I think the classic answer is artificial intelligence, but I don’t have strong opinions on that. I’m also probably quite naive about it. However, I’m particularly concerned with how easy it is for people to be influenced to think certain ways.
I think this problem is only going to get worse as technology develops which makes it harder to distinguish between what’s real and what’s not (e.g. deepfakes). It’s already a pretty pervasive problem that leads people to do stupid things, like vote for parties and policies that will quite literally make their lives worse. It’s probably always been a problem, and the Internet has exacerbated it.
It depends if I was investing in something with the goal to make guaranteed returns or not. Or if I was taking big bets, that might come off, or not. But if I didn’t care about making returns, then I would invest in anti-aging technology and various health-tech start-ups with interesting hypotheses. I think this is the next biggest tech trend, and understanding what happens and why we age could lead to massive breakthroughs in other areas of healthcare. But since this is not my money, I haven’t done much research to validate that!
I generally learn about whatever makes me curious. I’m reading about system thinking at the moment because it was recommended to me by someone who thinks about things in interesting ways. So I like to learn how smart people think. But in general, I’ve just started a new job - so I’m allowing myself a few months of just letting my head focus on that and learning job-specific things before allowing it to try and think about other things too.
I’m not sure I give good advice. The best advice I’ve probably given someone is telling them my opinion, why I think that way, and stressing that they should take it with a pinch of salt. I have as much bias as anyone else and to take it or leave it. Just because I think about things in certain ways doesn’t mean they need should.

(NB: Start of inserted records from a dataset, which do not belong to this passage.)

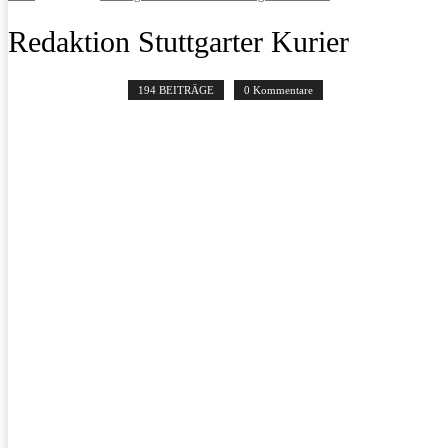
Redaktion Stuttgarter Kurier
194 BEITRÄGE
0 Kommentare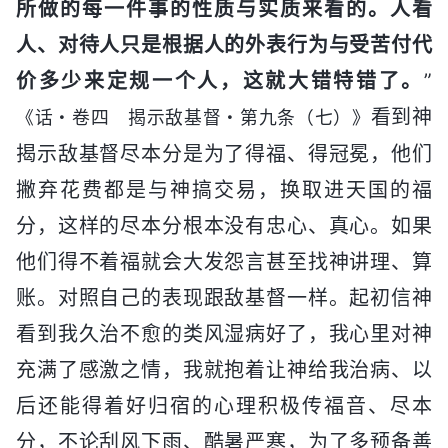
所做的每一件事的性质与实质来看的。人看
人、对待人只是根据人的外表行为与受苦付代
价多少来定规一个人，这就大错特错了。
”
看到神
《话・卷四 揭示敌基督・第九条（七）》
揭示敌基督尽本分是为了得福、得冠冕，他们
撇弃花费都是与神搞交易，换取进天国的福
分，这样的尽本分根本没有忠心、真心。如果
他们得不着福就会大发怨言甚至找神讲理、算
账。对照自己的表现跟敌基督一样。起初信神
看到我久治不愈的类风湿病好了，我心里对神
充满了感激之情，我就抱着让神给我治病、以
后还能得着好归宿的心理积极传福音、尽本
分，不论刮风下雨、酷暑严寒，为了多预备善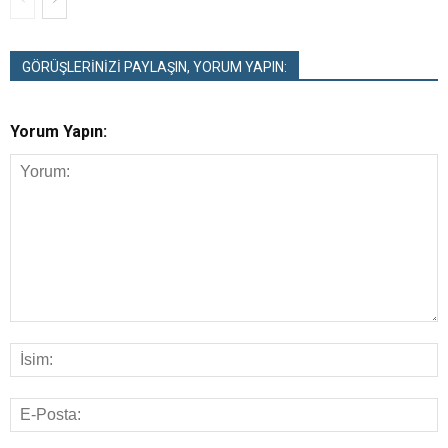
GÖRÜŞLERİNİZİ PAYLAŞIN, YORUM YAPIN:
Yorum Yapın: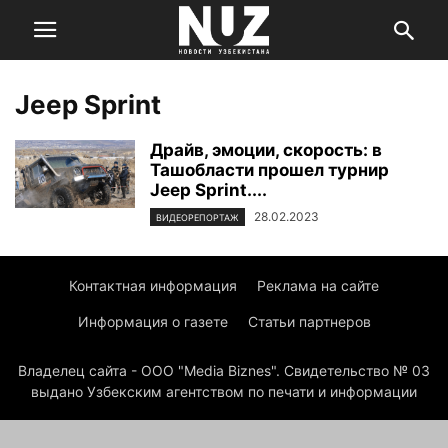
Jeep Sprint
Драйв, эмоции, скорость: в
Ташобласти прошел турнир
Jeep Sprint....
28.02.2023
ВИДЕОРЕПОРТАЖ
Контактная информация
Реклама на сайте
Информация о газете
Статьи партнеров
Владелец сайта - ООО "Media Biznes". Свидетельство № 03
выдано Узбекским агентством по печати и информации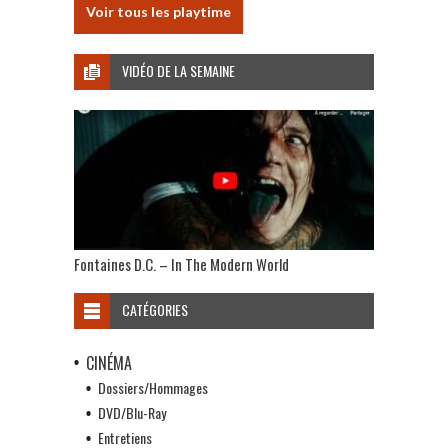
Voir tous les playtime
VIDÉO DE LA SEMAINE
Fontaines D.C. – In The Modern World
CATÉGORIES
CINÉMA
Dossiers/Hommages
DVD/Blu-Ray
Entretiens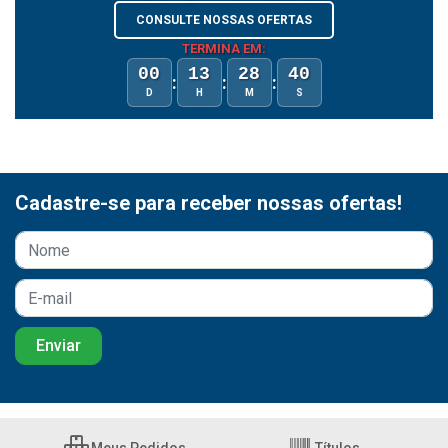
CONSULTE NOSSAS OFERTAS
TERMINA EM:
00
13
28
40
:
:
:
D
H
M
S
Cadastre-se para receber nossas ofertas!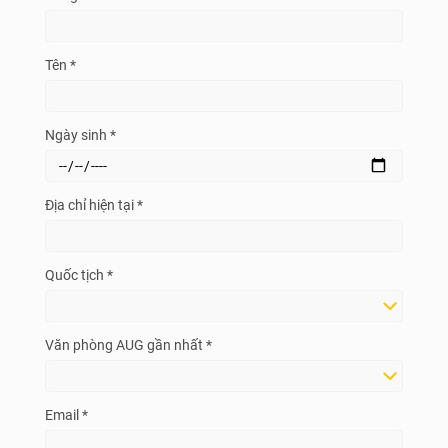
Tên *
Ngày sinh *
Địa chỉ hiện tại *
Quốc tịch *
Văn phòng AUG gần nhất *
Email *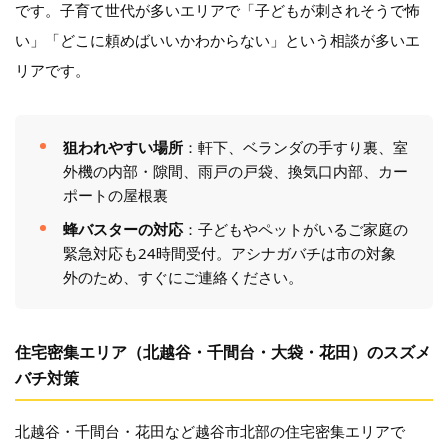
です。子育て世代が多いエリアで「子どもが刺されそうで怖
い」「どこに頼めばいいかわからない」という相談が多いエ
リアです。
狙われやすい場所
：軒下、ベランダの手すり裏、室
外機の内部・隙間、雨戸の戸袋、換気口内部、カー
ポートの屋根裏
蜂バスターの対応
：子どもやペットがいるご家庭の
緊急対応も24時間受付。アシナガバチは市の対象
外のため、すぐにご連絡ください。
住宅密集エリア（北越谷・千間台・大袋・花田）のスズメ
バチ対策
北越谷・千間台・花田など越谷市北部の住宅密集エリアで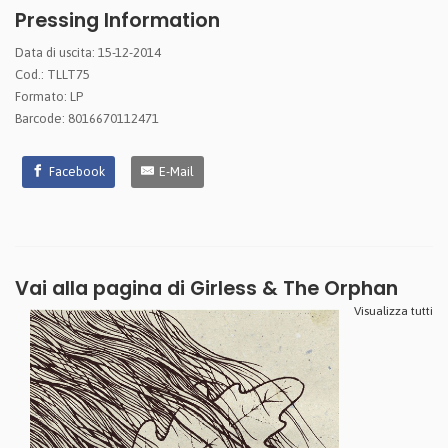
Pressing Information
Data di uscita: 15-12-2014
Cod.: TLLT75
Formato: LP
Barcode: 8016670112471
Facebook
E-Mail
Vai alla pagina di
Girless & The Orphan
Visualizza tutti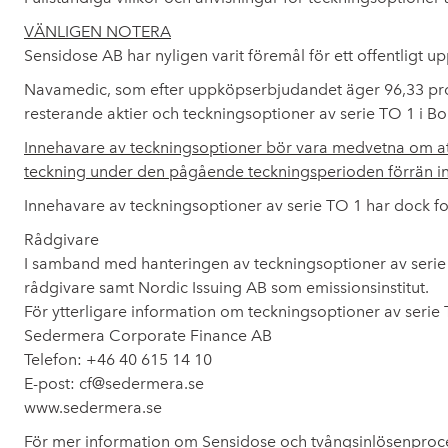
VÄNLIGEN NOTERA
Sensidose AB har nyligen varit föremål för ett offentlig
Navamedic, som efter uppköpserbjudandet äger 96,33 proce
resterande aktier och teckningsoptioner av serie TO 1 i B
Innehavare av teckningsoptioner bör vara medvetna om att
teckning under den pågående teckningsperioden förrän inl
Innehavare av teckningsoptioner av serie TO 1 har dock for
Rådgivare
I samband med hanteringen av teckningsoptioner av serie
rådgivare samt Nordic Issuing AB som emissionsinstitut.
För ytterligare information om teckningsoptioner av serie 
Sedermera Corporate Finance AB
Telefon: +46 40 615 14 10
E-post: cf@sedermera.se
www.sedermera.se
För mer information om Sensidose och tvångsinlösenproce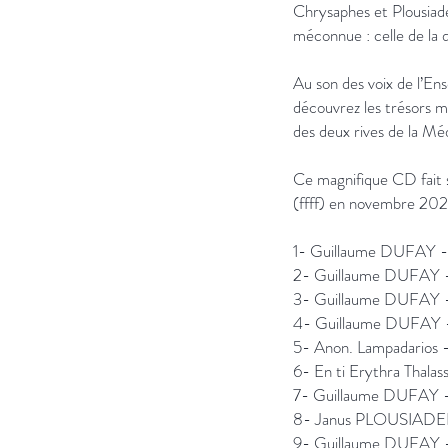
Chrysaphes et Plousiad
méconnue : celle de la d
Au son des voix de l’En
découvrez les trésors mu
des deux rives de la Médi
Ce magnifique CD fait
(ffff) en novembre 202
1- Guillaume DUFAY - 
2- Guillaume DUFAY 
3- Guillaume DUFAY -
4- Guillaume DUFAY - 
5- Anon. Lampadarios -
6- En ti Erythra Thalas
7- Guillaume DUFAY - 
8- Janus PLOUSIADENO
9- Guillaume DUFAY -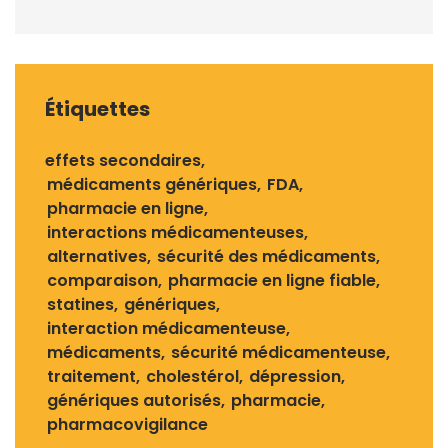
Étiquettes
effets secondaires
médicaments génériques
FDA
pharmacie en ligne
interactions médicamenteuses
alternatives
sécurité des médicaments
comparaison
pharmacie en ligne fiable
statines
génériques
interaction médicamenteuse
médicaments
sécurité médicamenteuse
traitement
cholestérol
dépression
génériques autorisés
pharmacie
pharmacovigilance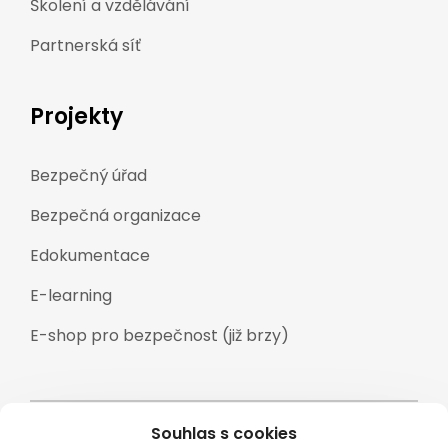
Školení a vzdělávání
Partnerská síť
Projekty
Bezpečný úřad
Bezpečná organizace
Edokumentace
E-learning
E-shop pro bezpečnost (již brzy)
Souhlas s cookies
Veškeré texty a materiály zveřejněné na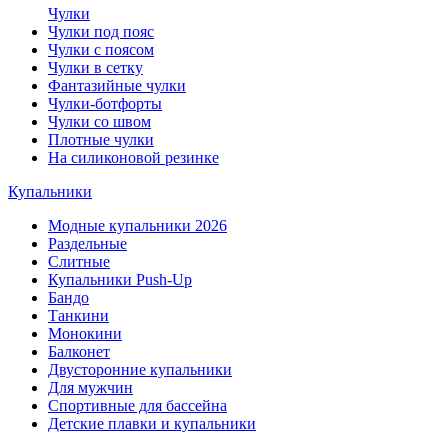
Чулки
Чулки под пояс
Чулки с поясом
Чулки в сетку
Фантазийные чулки
Чулки-ботфорты
Чулки со швом
Плотные чулки
На силиконовой резинке
Купальники
Модные купальники 2026
Раздельные
Слитные
Купальники Push-Up
Бандо
Танкини
Монокини
Балконет
Двусторонние купальники
Для мужчин
Спортивные для бассейна
Детские плавки и купальники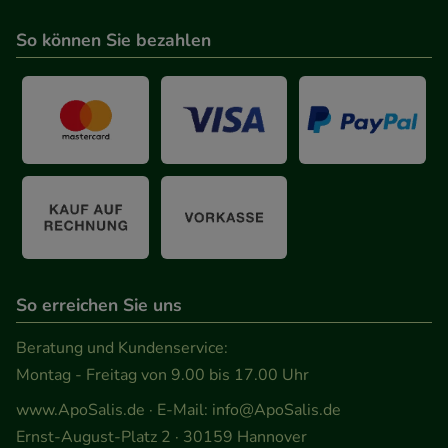
Statistik & Tracking:
Hierüber lassen sich
So können Sie bezahlen
Informationen über die Art und Weise der Nutzung
unserer Website sammeln, mit deren Hilfe wir
unsere Website weiter für Sie optimieren können,
den Inhalt auf unserer Website aber auch die
Werbung auf Drittseiten möglichst relevant für Sie
zu gestalten. Bitte beachten Sie, dass Daten hierfür
teilweise an Dritte wie z.B. Google oder soziale
Medien übertragen werden.
So erreichen Sie uns
Beratung und Kundenservice:
Montag - Freitag von 9.00 bis 17.00 Uhr
www.ApoSalis.de
· E-Mail:
info@ApoSalis.de
Ernst-August-Platz 2 · 30159 Hannover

I was once told by a co-founder of a start-up that “everyone is just making it up as they go along”. And obviously, taken literally, this is probably not true. Some people have some idea about what they are doing. But the way he meant it was to encourage me to have independent opinions and thoughts about things that affect our business. And that even if I have imposter syndrome, to remember that not everything is decided by people who have all the information and expertise. That’s how I took the advice anyway.